## Materials provided
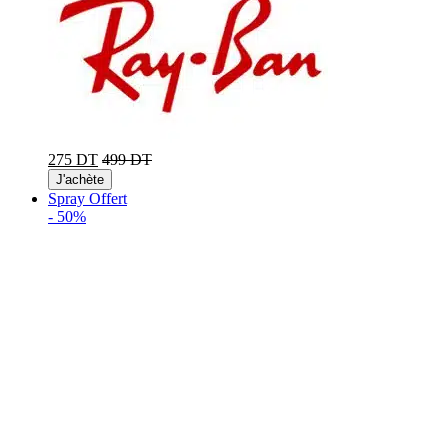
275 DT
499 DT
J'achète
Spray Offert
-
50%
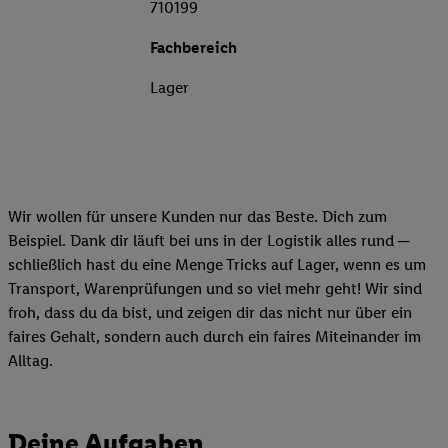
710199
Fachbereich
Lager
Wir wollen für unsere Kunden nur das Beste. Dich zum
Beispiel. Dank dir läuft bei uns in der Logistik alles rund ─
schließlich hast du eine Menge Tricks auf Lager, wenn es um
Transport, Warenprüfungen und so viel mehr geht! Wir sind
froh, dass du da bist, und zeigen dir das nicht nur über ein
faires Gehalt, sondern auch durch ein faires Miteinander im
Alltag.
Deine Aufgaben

--

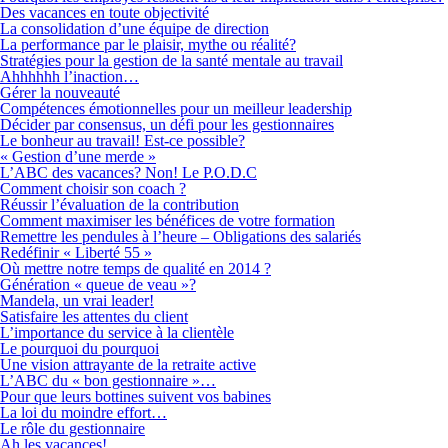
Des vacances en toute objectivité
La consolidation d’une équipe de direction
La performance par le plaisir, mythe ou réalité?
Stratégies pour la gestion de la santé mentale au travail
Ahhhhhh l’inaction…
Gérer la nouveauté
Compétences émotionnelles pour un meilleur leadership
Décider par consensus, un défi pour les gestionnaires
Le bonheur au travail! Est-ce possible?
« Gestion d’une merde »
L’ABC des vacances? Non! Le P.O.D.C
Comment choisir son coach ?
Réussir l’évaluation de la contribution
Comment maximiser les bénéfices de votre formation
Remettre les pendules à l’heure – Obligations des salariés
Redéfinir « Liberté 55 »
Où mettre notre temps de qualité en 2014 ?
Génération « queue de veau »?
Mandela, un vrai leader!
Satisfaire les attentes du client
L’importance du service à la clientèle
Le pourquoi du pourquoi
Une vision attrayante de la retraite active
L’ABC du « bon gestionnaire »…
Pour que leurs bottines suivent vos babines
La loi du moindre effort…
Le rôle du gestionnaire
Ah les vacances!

---

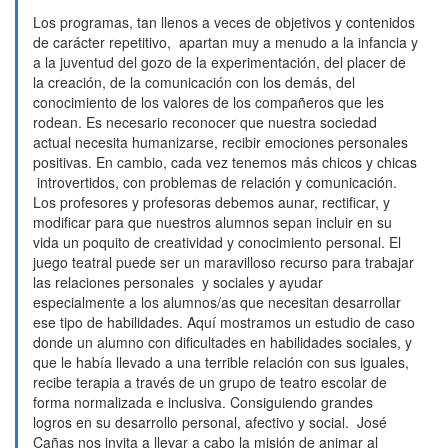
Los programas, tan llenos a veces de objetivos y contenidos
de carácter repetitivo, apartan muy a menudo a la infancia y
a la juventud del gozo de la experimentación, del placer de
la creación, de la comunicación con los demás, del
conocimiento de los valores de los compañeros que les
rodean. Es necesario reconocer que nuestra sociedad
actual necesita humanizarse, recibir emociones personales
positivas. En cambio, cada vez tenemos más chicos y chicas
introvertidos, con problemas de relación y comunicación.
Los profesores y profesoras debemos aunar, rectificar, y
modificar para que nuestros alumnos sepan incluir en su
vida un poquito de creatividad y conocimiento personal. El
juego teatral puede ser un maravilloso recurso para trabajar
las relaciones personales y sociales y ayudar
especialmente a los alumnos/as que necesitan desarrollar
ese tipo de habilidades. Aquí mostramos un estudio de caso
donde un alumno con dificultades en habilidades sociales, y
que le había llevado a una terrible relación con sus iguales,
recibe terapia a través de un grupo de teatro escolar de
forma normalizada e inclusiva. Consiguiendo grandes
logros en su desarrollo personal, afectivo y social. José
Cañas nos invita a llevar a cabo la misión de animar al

## What to do
What you give back must be the stretch above, starting at the line with "La loi du moindre effort…" and ending at the line with "Ah les vacances!", copied exactly.

## The completed task
La loi du moindre effort…
Le rôle du gestionnaire
Ah les vacances!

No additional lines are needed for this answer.